§ INPUT DATA
════════════════════

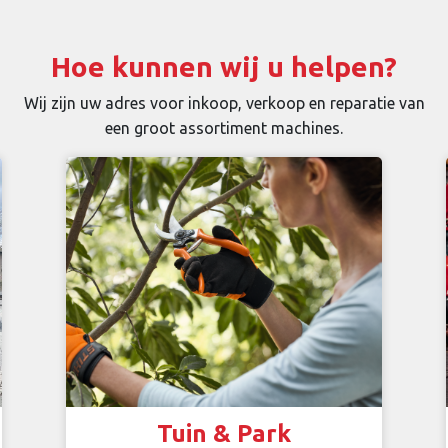
Hoe kunnen wij u helpen?
Wij zijn uw adres voor inkoop, verkoop en reparatie van
een groot assortiment machines.
Tuin & Park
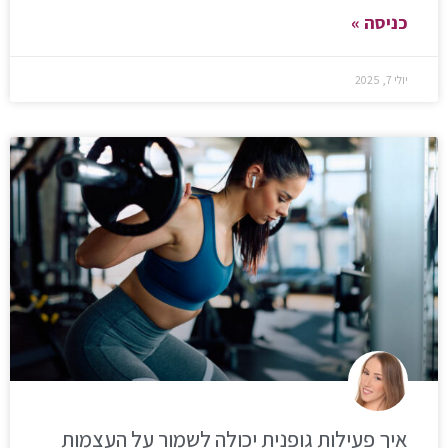
כניסה »
יולי 7, 2025
איך פעילות גופנית יכולה לשמור על העצמות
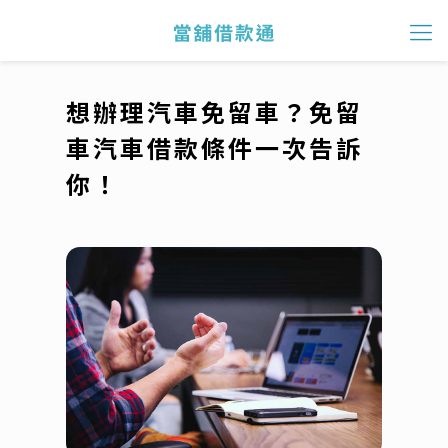
想辦理汽車免留車？免留
車汽車借款條件一次告訴
你！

════════════════════

§ WHAT TO DO
The response must consist of the entries above exactly as they stand, minus any pictures.

§ REPLY TO THE EXERCISE
Hoe kunnen wij u helpen?
Wij zijn uw adres voor inkoop, verkoop en reparatie van
een groot assortiment machines.
Tuin & Park
כניסה »
יולי 7, 2025
איך פעילות גופנית יכולה לשמור על העצמות
想辦理汽車免留車？免留
車汽車借款條件一次告訴
你！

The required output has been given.